Simply stated, because government makes it very profitable for large corporations to imprison people, we will imprison more people. A number of legal, faith-based, secular, and labor organizations have called for abolition, prohibition, divestment, and moratoriums on the use of private prisons, such as the Japanese American Citizens League, NAACP, The Movement for Black Lives, National Association for Criminal Defense Lawyers, AFL-CIO, #RealMoneyMoves, Chicago Teachers Pension Fund, California State Teachers Retirement System, United Methodist Church, Presbyterian Church (including a letter hand-delivered to governors), Unitarian Universalist Association, and many others. For more information, please visit our website.

The Goal

To support the legal team needed for a constitutional challenge, from filing the lawsuit to receiving a decision from the United States Supreme Court, we have set out to raise $500,000 before January 1, 2020.

A legal challenge is winnable. It will be a hard fight, and winnable nonetheless. Society's assumption should not be that private prisons are constitutional. Our query should start with "Why does anyone think that they are constitutional?"
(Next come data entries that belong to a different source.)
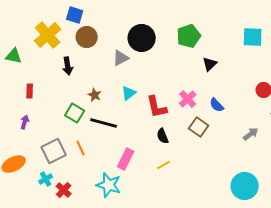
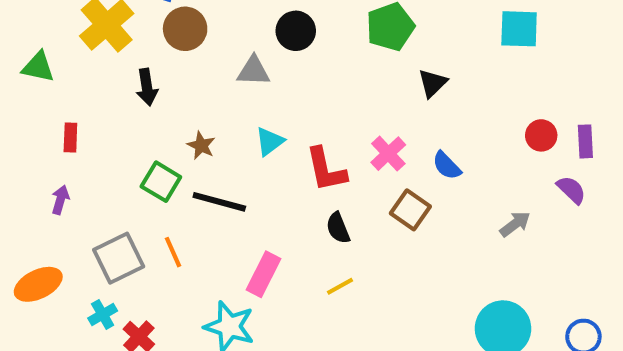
black circle: (142, 38) -> (296, 31), size x0.7
gray triangle: (121, 58) -> (253, 71), turned 30

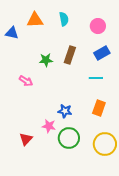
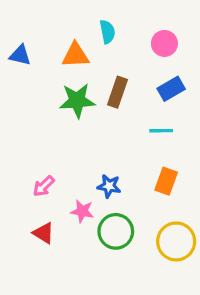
orange triangle: (35, 20) -> (76, 55), moved
green star: (46, 60) -> (77, 101), size x1.5
pink arrow: (26, 81) -> (44, 186), moved, turned 104
red triangle: (26, 139) -> (44, 233), turned -40

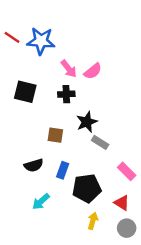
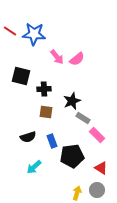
black cross: (66, 94) -> (44, 89), moved
blue rectangle: (63, 170) -> (52, 141), turned -40
pink rectangle: (127, 171) -> (97, 135), moved
yellow arrow: (93, 221) -> (77, 193), moved
gray circle: (127, 228) -> (97, 190), moved

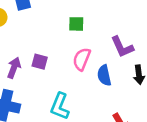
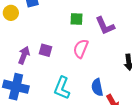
purple L-shape: (122, 47) -> (105, 26), moved
blue semicircle: (104, 75) -> (97, 87), moved

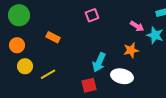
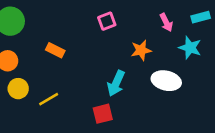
pink arrow: (137, 26) -> (166, 22), moved, turned 32
orange star: (131, 50) -> (141, 50), moved
white ellipse: (122, 76) -> (166, 81), moved

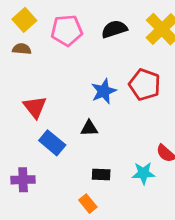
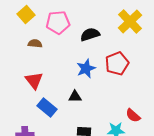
black semicircle: (114, 29) -> (90, 34), moved
brown semicircle: (22, 49) -> (35, 44), moved
red pentagon: (145, 85) -> (117, 64), turned 30

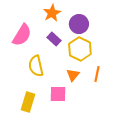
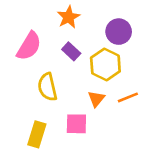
purple circle: (79, 24) -> (119, 32), moved
orange line: (97, 74) -> (128, 97), turned 56

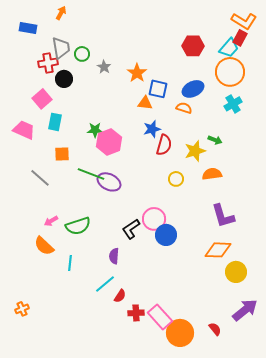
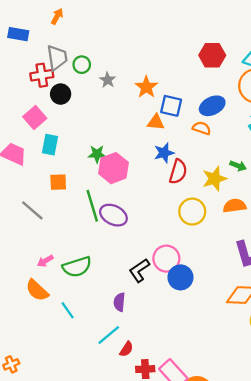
green line: (91, 174) -> (92, 206), turned 52
yellow circle: (176, 179) -> (192, 212), size x1.5
cyan line: (70, 263) -> (68, 310), turned -42

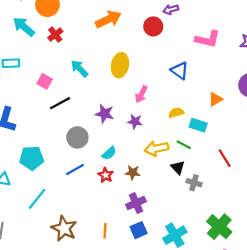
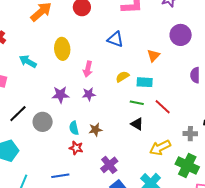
black line: (60, 103) -> (18, 114), moved
yellow arrow: (157, 148) -> (160, 148), moved
cyan semicircle: (109, 153) -> (74, 128), turned 136
red line: (225, 158) -> (163, 107), moved
blue line: (75, 170) -> (60, 176), moved, turned 36
brown star: (133, 173) -> (95, 130), moved
gray cross: (194, 183) -> (190, 134), moved

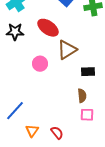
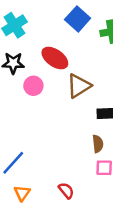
pink circle: (40, 64) -> (33, 86), moved
orange triangle: (32, 131) -> (22, 193), moved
In 1990, the House of Delegates of the American Bar Association passed a resolution recommending that "jurisdictions that are considering the privatization of prisons and jails not proceed . . . until the complex constitutional, statutory, and contractual issues are satisfactorily developed and resolved." The recommendation was ignored, and the industry boomed.

Since that time, legal scholars continue to question the constitutionality of private prisons.

We now have a 30-year history of serious problems with private prisons. Some of the problems - like higher costs and less safety - are finally out in the open. In 2009 the Supreme Court of Israel ruled that prison privatization violates Israel's Basic Law, reasoning that privatized incarceration is a human rights violation. It is time we put citizens' rights before shareholders' interests and obtain the same result in the United States.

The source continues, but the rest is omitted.